Training Data Quality

Why SNAG Data is Superior

Standard training data:
{
  "prompt": "You are a commander. Generate a dialog turn.",
  "completion": "We need to check the systems."
}
SNAG training data:
{
  "prompt": "[INST] You are Webb (military_commander archetype). State: emotional_valence=-0.2, arousal=0.6, energy=72. Knowledge provenance: 'O2 reading 847 ppm' (learned from Chen at T1, confidence 0.9), 'Threshold 800 ppm' (mission briefing T0). Relationships: Chen +0.3 trust. Causal history: Sensor alert → Disagreement with Chen → Current timepoint. Portal mode: T3 of 5, working backward from mission failure. Context: Late afternoon (circadian penalty 1.0), confined space (atmosphere: tension 0.7). Character arc: 2 prior data_arguments dismissed by crew. Generate your next dialog turn responding to Chen's concern about the O2 reading. [/INST]",
  "completion": "The reading's at 847. That's 6% over spec. Chen, run a calibration check. If it's still high in 30 minutes, we scrub the EVA.",
  "metadata": {
    "mechanisms": ["M3", "M6", "M7", "M8", "M10", "M11", "M13"],
    "temporal_mode": "portal",
    "archetype": "military_commander",
    "training_safe": true
  }
}
The SNAG version includes:
  • ✅ Quantitative emotional state
  • ✅ Knowledge provenance (who told them, when, confidence)
  • ✅ Causal history leading to this moment
  • ✅ Relationship dynamics
  • ✅ Character arc (past failures influencing tactics)
  • ✅ Circadian and atmospheric context
  • ✅ Temporal mode constraints (Portal backward reasoning)
This trains models on how social state influences language, not just language patterns.

Data Diversity

Generate diverse training sets using: Branching mode:
"temporal": {
  "mode": "branching",
  "enable_counterfactuals": true,
  "path_count": 5
}
Produces 5 timeline variants from the same initial conditions → diverse outputs.
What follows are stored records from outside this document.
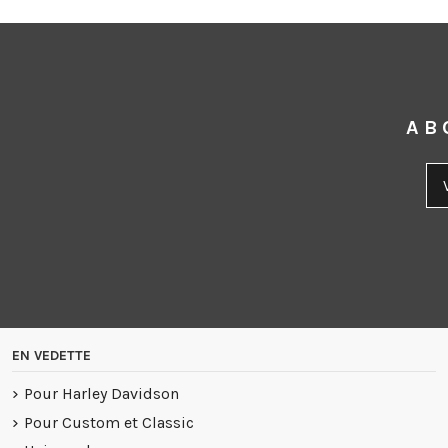
AB
EN VEDETTE
Pour Harley Davidson
Pour Custom et Classic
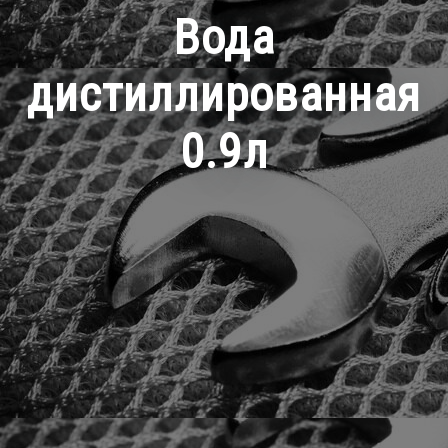
Вода
дистиллированная
0.9л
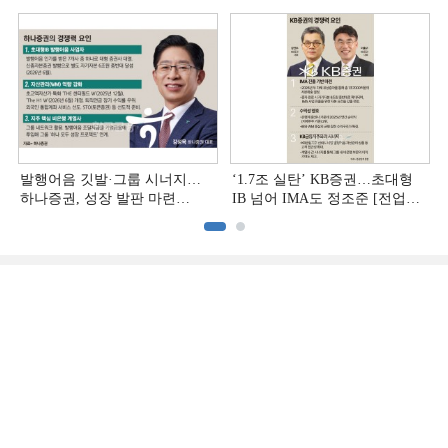
추격하는 은행계 증권사 (4)]
발행어음 깃발·그룹 시너지…
‘1.7조 실탄’ KB증권…초대형
하나증권, 성장 발판 마련
IB 넘어 IMA도 정조준 [전업계
[전업계 추격하는 은행계
추격하는 은행계 증권사 (2)]
증권사 (3)]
Variations:
"variations": {
  "enabled": true,
  "count": 10,
  "strategies": ["vary_personalities", "vary_outcomes"],
  "deduplication_threshold": 0.9
}
Runs the same scenario 10 times with varied entity personalities → diverse character voices.

Use Cases

Fine-Tuning Causal Reasoning Models

Portal mode data trains models to reason backward from outcomes:
./run.sh run --mode portal mars_mission_portal
Training objective:
Given outcome: "Mission fails due to life support failure"
Generate: Plausible causal chain of antecedent states

Fine-Tuning Roleplay Models

Dialog with archetype profiles trains character consistency:
./run.sh run board_meeting
Training objective:
Given personality traits + archetype + emotional state:
Generate: Contextually appropriate dialog in character voice

Fine-Tuning Multi-Agent Models

Branching mode trains models to predict divergent outcomes:
./run.sh run castaway_colony_branching
Training objective:
Given initial state + intervention:
Generate: Divergent timeline showing causal consequences

Diffusion Model Conditioning

Future use case: Train diffusion models conditioned on temporal causal graphs:
# Hypothetical future API
model.train(
    condition=causal_graph,
    target=entity_states,
    objective="predict_future_state"
)

Best Practices

Balance Quality and Quantity

High-quality (expensive):
./run.sh run --model meta-llama/llama-3.1-405b-instruct mars_mission_portal
# Cost: ~$2.00 per run
# Quality: Excellent causal reasoning
Medium-quality (balanced):
./run.sh run --model meta-llama/llama-3.1-70b-instruct mars_mission_portal
# Cost: ~$0.40 per run
# Quality: Good for most use cases
High-volume (cheap):
./run.sh run --model deepseek/deepseek-chat convergence/simple
# Cost: ~$0.02 per run
# Quality: Acceptable for bulk data

Filter by Mechanism

Generate data targeting specific capabilities:
# Causal reasoning: M3 + M7
templates = ["mars_mission_portal", "agent3_litigation_portal"]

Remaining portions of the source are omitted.